On Thursday Rajshahi’s chief metropolitan magistrate sent Dr Samiul Haque Shimul to jail after rejecting his bail petition in a case filed in connection with the death of a patient in his clinic. During the press briefing, doctors threatened that medical services at all the public and private hospitals and clinics in the city would remain suspended, and that doctors would abstain from their duties until Dr Shimul was released; and they did just so. The sudden strike threw thousands of patients into incalculable suffering.

The medical profession long ago turned into a profit-minded venture for most healthcare providers in Bangladesh. But the Rajshahi incident exposed another face of the people who take an oath to serve humanity. The medical profession is seen as a noble one because it helps in preserving life.

When a patient approaches a doctor he/she expects medical treatment with all the knowledge and skill that the doctor possesses to bring relief to any medical problems he/she has. A doctor owes certain duties to the patient and a breach of any of these duties gives a cause of action for negligence against the doctor.

A doctor may not be in a position to save his patient’s life at all times, but he is expected to use his special knowledge, skill, and positive manner in the most appropriate ways, keeping in mind that the patient has entrusted his life to him.

Receiving medical attention from doctors and hospitals is essentially a right for the patient.
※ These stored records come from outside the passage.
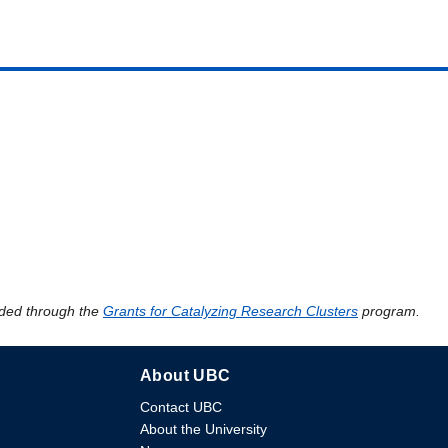
ded through the
Grants for Catalyzing Research Clusters
program.
About UBC
Contact UBC
About the University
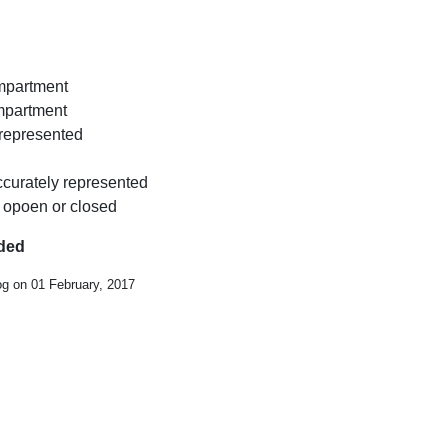
ompartment
ompartment
y represented
ccurately represented
 opoen or closed
uded
og on 01 February, 2017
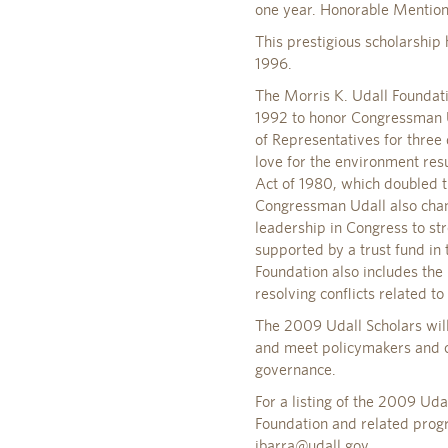
one year. Honorable Mention
This prestigious scholarship
1996.
The Morris K. Udall Foundati
1992 to honor Congressman U
of Representatives for three 
love for the environment res
Act of 1980, which doubled th
Congressman Udall also cham
leadership in Congress to st
supported by a trust fund in 
Foundation also includes the 
resolving conflicts related t
The 2009 Udall Scholars will
and meet policymakers and co
governance.
For a listing of the 2009 Ud
Foundation and related prog
ibarra@udall.gov
.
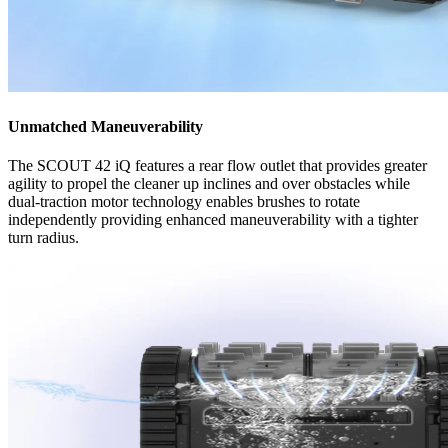
Unmatched Maneuverability
The SCOUT 42 iQ features a rear flow outlet that provides greater
agility to propel the cleaner up inclines and over obstacles while
dual-traction motor technology enables brushes to rotate
independently providing enhanced maneuverability with a tighter
turn radius.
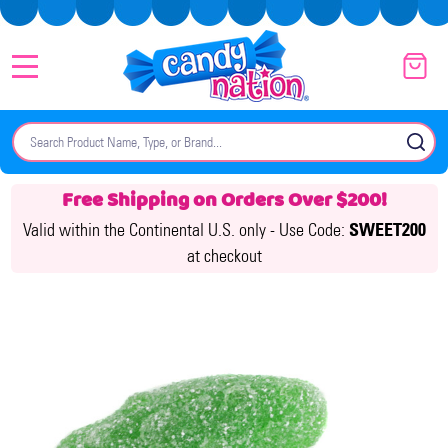
MENU
Search
SE
Free Shipping on Orders Over $200!
Valid within the Continental U.S. only -
Use Code:
SWEET200
at checkout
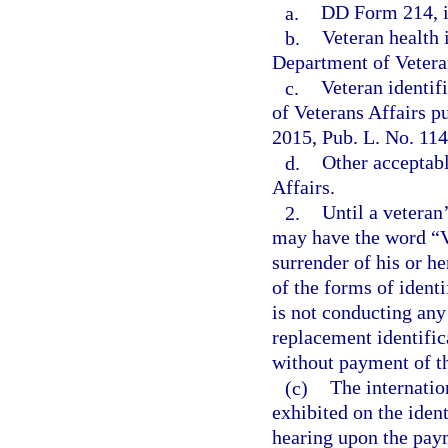
a.
DD Form 214, i
b.
Veteran health 
Department of Vetera
c.
Veteran identif
of Veterans Affairs p
2015, Pub. L. No. 114
d.
Other acceptabl
Affairs.
2.
Until a veteran
may have the word “Ve
surrender of his or he
of the forms of identi
is not conducting any 
replacement identific
without payment of th
(c)
The internatio
exhibited on the ident
hearing upon the paym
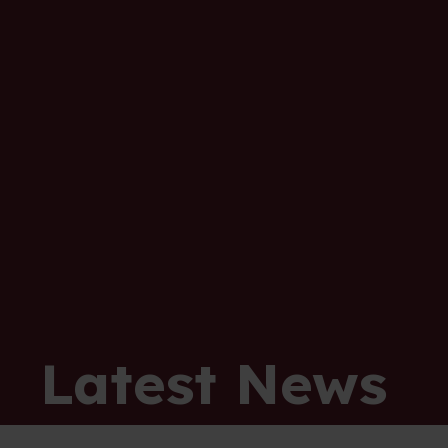
Latest News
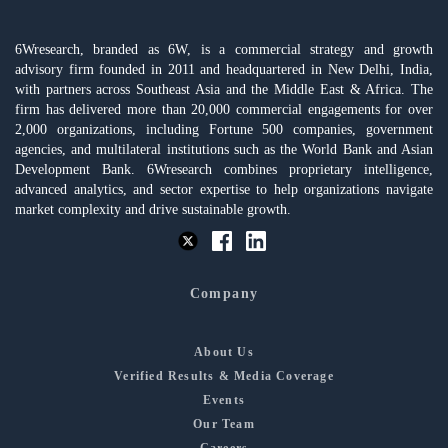
6Wresearch, branded as 6W, is a commercial strategy and growth
advisory firm founded in 2011 and headquartered in New Delhi, India,
with partners across Southeast Asia and the Middle East & Africa. The
firm has delivered more than 20,000 commercial engagements for over
2,000 organizations, including Fortune 500 companies, government
agencies, and multilateral institutions such as the World Bank and Asian
Development Bank. 6Wresearch combines proprietary intelligence,
advanced analytics, and sector expertise to help organizations navigate
market complexity and drive sustainable growth.
Company
About Us
Verified Results & Media Coverage
Events
Our Team
Careers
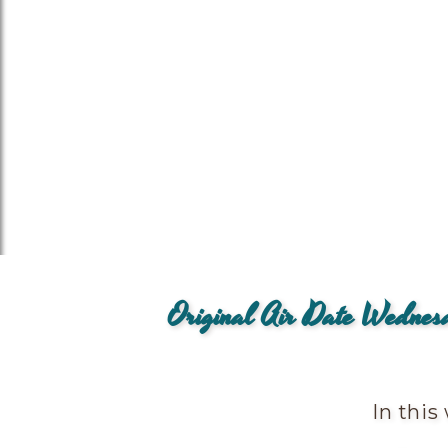
Original Air Date Wedne
In this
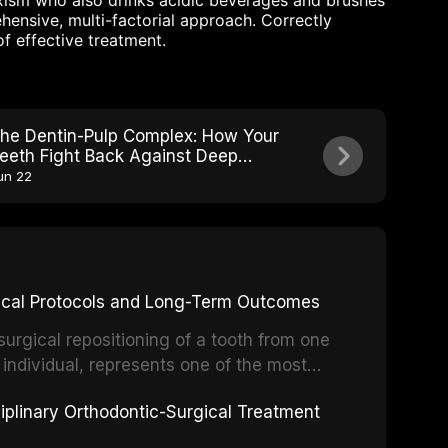
xism who also drinks acidic beverages and brushes
ensive, multi-factorial approach. Correctly
of effective treatment.
he Dentin-Pulp Complex: How Your
eeth Fight Back Against Deep
ecay
un 22
inical Protocols and Long-Term Outcomes
surgical repositioning of a tooth from one
 individual, represents one of the most
 restorative dentistry. Unlike dental
ciplinary Orthodontic-Surgical Treatment
egration of a titanium fixture, an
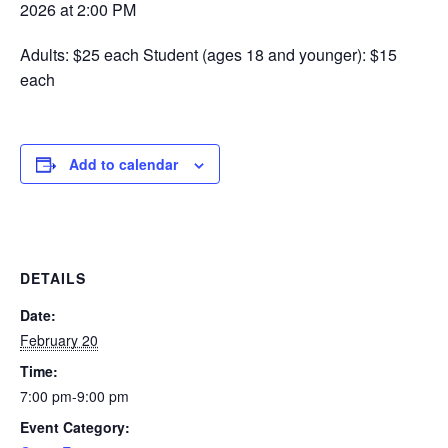
2026 at 2:00 PM
Adults: $25 each Student (ages 18 and younger): $15
each
Add to calendar
DETAILS
Date:
February 20
Time:
7:00 pm-9:00 pm
Event Category:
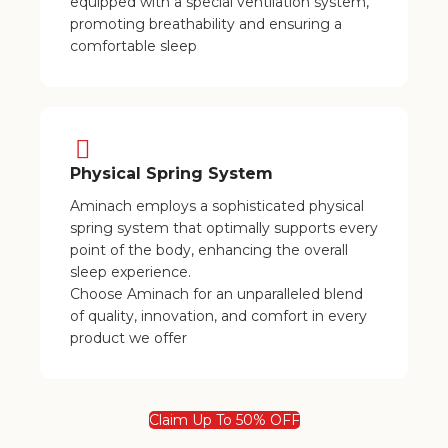
equipped with a special ventilation system,
promoting breathability and ensuring a
comfortable sleep
Physical Spring System
Aminach employs a sophisticated physical
spring system that optimally supports every
point of the body, enhancing the overall
sleep experience.
Choose Aminach for an unparalleled blend
of quality, innovation, and comfort in every
product we offer
Claim Up To 50% OFF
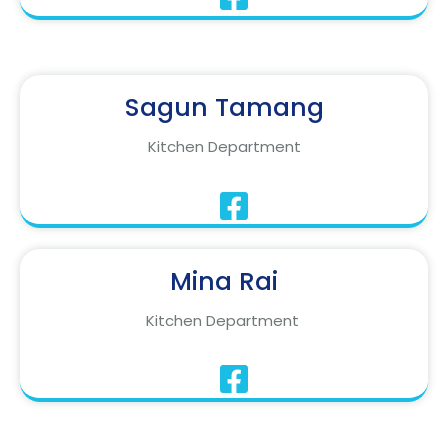
Sagun Tamang
Kitchen Department
Mina Rai
Kitchen Department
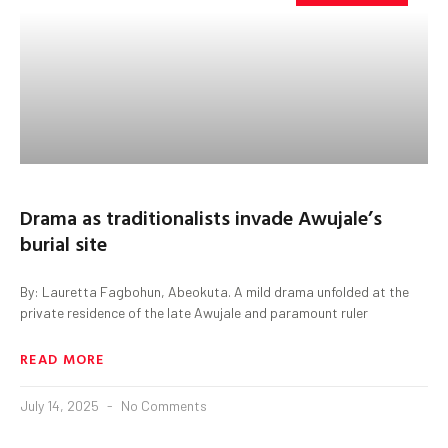
Drama as traditionalists invade Awujale’s
burial site
By: Lauretta Fagbohun, Abeokuta. A mild drama unfolded at the
private residence of the late Awujale and paramount ruler
READ MORE
July 14, 2025
No Comments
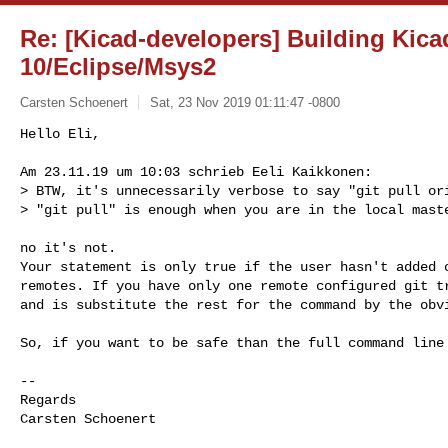
Re: [Kicad-developers] Building Ki
10/Eclipse/Msys2
Carsten Schoenert
Sat, 23 Nov 2019 01:11:47 -0800
Hello Eli,

Am 23.11.19 um 10:03 schrieb Eeli Kaikkonen:

> BTW, it's unnecessarily verbose to say "git pull ori
> "git pull" is enough when you are in the local mast
no it's not.

Your statement is only true if the user hasn't added o
remotes. If you have only one remote configured git tr
and is substitute the rest for the command by the obvi
So, if you want to be safe than the full command line 
-- 

Regards

Carsten Schoenert
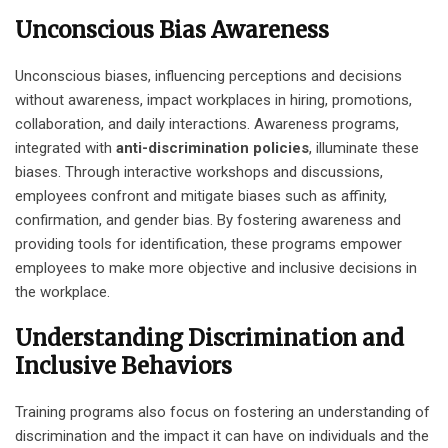
Unconscious Bias Awareness
Unconscious biases, influencing perceptions and decisions
without awareness, impact workplaces in hiring, promotions,
collaboration, and daily interactions. Awareness programs,
integrated with
anti-discrimination policies
, illuminate these
biases. Through interactive workshops and discussions,
employees confront and mitigate biases such as affinity,
confirmation, and gender bias. By fostering awareness and
providing tools for identification, these programs empower
employees to make more objective and inclusive decisions in
the workplace.
Understanding Discrimination and
Inclusive Behaviors
Training programs also focus on fostering an understanding of
discrimination and the impact it can have on individuals and the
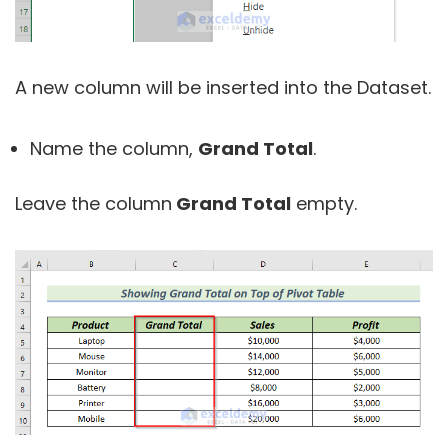
A new column will be inserted into the Dataset.
Name the column,
Grand Total
.
Leave the column
Grand Total
empty.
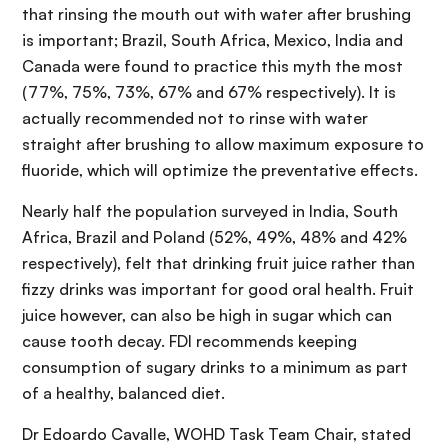
that rinsing the mouth out with water after brushing
is important; Brazil, South Africa, Mexico, India and
Canada were found to practice this myth the most
(77%, 75%, 73%, 67% and 67% respectively). It is
actually recommended not to rinse with water
straight after brushing to allow maximum exposure to
fluoride, which will optimize the preventative effects.
Nearly half the population surveyed in India, South
Africa, Brazil and Poland (52%, 49%, 48% and 42%
respectively), felt that drinking fruit juice rather than
fizzy drinks was important for good oral health. Fruit
juice however, can also be high in sugar which can
cause tooth decay. FDI recommends keeping
consumption of sugary drinks to a minimum as part
of a healthy, balanced diet.
Dr Edoardo Cavalle, WOHD Task Team Chair, stated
The relationship takes the shape of a contract to some extent because of informed consent, payment of fees, and performance of surgery/providing treatment, etc.

 

A doctor or a clinic usually works in three areas for a patient, which are: (a) Duty of care in deciding whether to undertake the case; (b) duty of care in deciding what treatment to give; and (c) duty of care in the administration of that treatment.

A breach of any of the above may give cause of action to be taken for negligence. If we explore the Rajshahi incident, we see that Dr Shimul failed in all three of the areas.

But the strike called by the doctors to free Dr Shimul, depriving patients of the right to treatment, was a serious offence on their part. We understand that the doctors sacrificed all the values that the “noble profession” possesses. If Dr Shimul is charged for active negligence, his doctor colleagues, who went for total strike to have him released, can be charged for a number of other types of negligence, such as collateral negligence, comparative negligence, concurrent negligence, continued negligence, criminal negligence, gross negligence, and hazardous negligence.

Every doctor takes on a duty to act with a reasonable degree of honesty, care, and skill. This is what is known as “implied undertaking” by a member of the medical profession that he would use a fair, reasonable and competent degree of skill. This is a sort of promise that in any situation, a doctor’s first duty is to look out for the patient, not for the community or individual interests. But what did the doctors in Rajshahi do?

Perhaps they deliberately want to forget the basic philosophy of this profession. This is one of the oldest professions in the world, and definitely the most humanitarian one. Do they really understand that there is no better service than to serve the suffering, the wounded, and the sick? Surprisingly, top leaders of the medical community remained silent when Rajshahi patients were suffering grievously.

For every profession there is a code of conduct, containing the basic ethics that underline the moral values to govern the professional practice. Code of ethics is aimed at upholding its dignity. Medical ethics underlines the values at the heart of the relationship between a doctor and the patient. But the politicisation of the profession has made the professional too ruthless and cruel these days. The doctors in Rajshahi have proven that the community has developed a tendency to forget that self-regulation, which is at the heart of their profession, is a privilege and not a right.

They are promise-bound to provide a good, competent, and accountable service to the public, not to act like militant trade union activists. They need to change their attitudes if they want genuine respect from the people. Doctors themselves have to build that trust in the public’s mind. If they continue to ignore their own profession’s uniqueness, this dignified profession will lose its true value.